Frei Manuel do Cenáculo Vilas-Boas, Arcebispo de Évora

Julgo ser do meu ofício conservar uma memória exacta, e individual dos acontecimentos nesta cidade de Évora, principalmente relativos à minha pessoa, que sucederam desde a intrusão dos Franceses neste Reino; e tomo por época o dia 13 de Julho do ano próximo passado 1808.

Tendo-se recebido neste dia uma carta oficial, escrita de Juromenha pelo comandante das forças espanholas naquela praça D. Frederico Moretti, dirigida à Câmara e Povo de Évora propondo-lhe uma declaração contra o intruso governo, foi necessário proceder ao convocamento das três Ordens, Nobreza, Clero, e Povo, a quem eu presidi; e foi o meu voto que visto o estado da Cidade, sem tropa, nem munições, não estava em estado de aceitar proposta alguma, no que todos concordaram, e se fez termo, em virtude do qual foi a resposta de que se junta cópia debaixo do n.º 1 1; e dela se julgaram os magistrados obrigados a dar conta ao General Junot para evitar algum rompimento violento, e me foi participado pelos mesmos ministros a boa aceitação com que foi recebido este nosso arbítrio. Continuou esta cidade a sofrer pacificamente obedecendo às Ordens do Governo intruso, sujeitando-se a executar as disposições dos Ministros que a administravam as Secretarias e Tribunais na Corte, e as expediam com cominações, para evitar as quais entretinha eu com respostas que acautelassem a esta minha Diocese as cruéis hostilidades que sofreram tantos Povos desta perseguida Nação, e até me preparei com uma Pastoral que fiz imprimir, e é a que aqui vai junta n.º 2; a qual cuidadosissimamente não publiquei, sem embargo dos exemplos de muitos outros prelados que as publicaram; ainda que eu me visse instado, e como obrigado a fazê-lo pela a insinuação expressa do chamado Secretário de Estado do Interior Francisco António Herman, em Aviso seu, e em nome do intruso Junot, datado de 13 de Maio de 1808.

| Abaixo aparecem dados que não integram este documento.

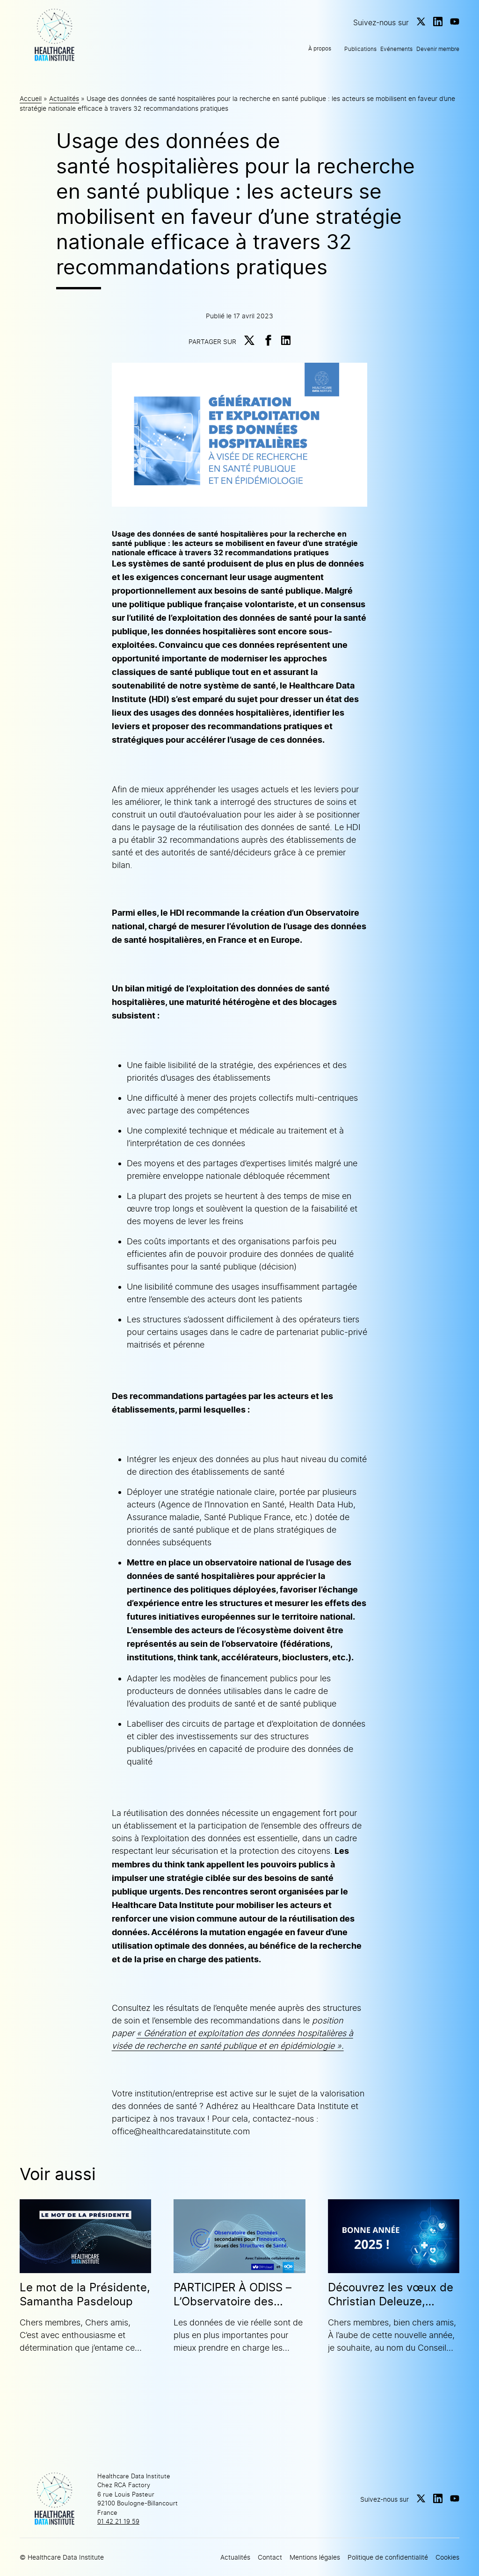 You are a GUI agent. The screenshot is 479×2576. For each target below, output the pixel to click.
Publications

Assim permanecemos, até que não sei por que clandestina diligência se convocou o mesmo Coronel, com alguma pequena escolta a vir a esta cidade incorporar-se com o General da Província para se repetir a gloriosa Aclamação do nosso Amável Príncipe, tornando a governar-nos na sua feliz obediência pelas Leis Pátrias; o que com efeito se praticou, apresentando-se ao Povo na varanda das Casas da Câmara o retrato do mesmo Senhor, pelos dois chefes português e espanhol, sendo inexplicável a alegria de todo o povo, com que repetia vivas, repicando-se todos os sinos, e desafogando todos os seus prazeres em mil demonstrações. Fiz eu logo que na Sé se cantasse soleníssimo Te Deum; se celebrasse grande festa em acção de graças, renovando eu, e todas nas minhas mãos o juramento de Fidelidade ao nosso Legítimo e Saudoso Soberano.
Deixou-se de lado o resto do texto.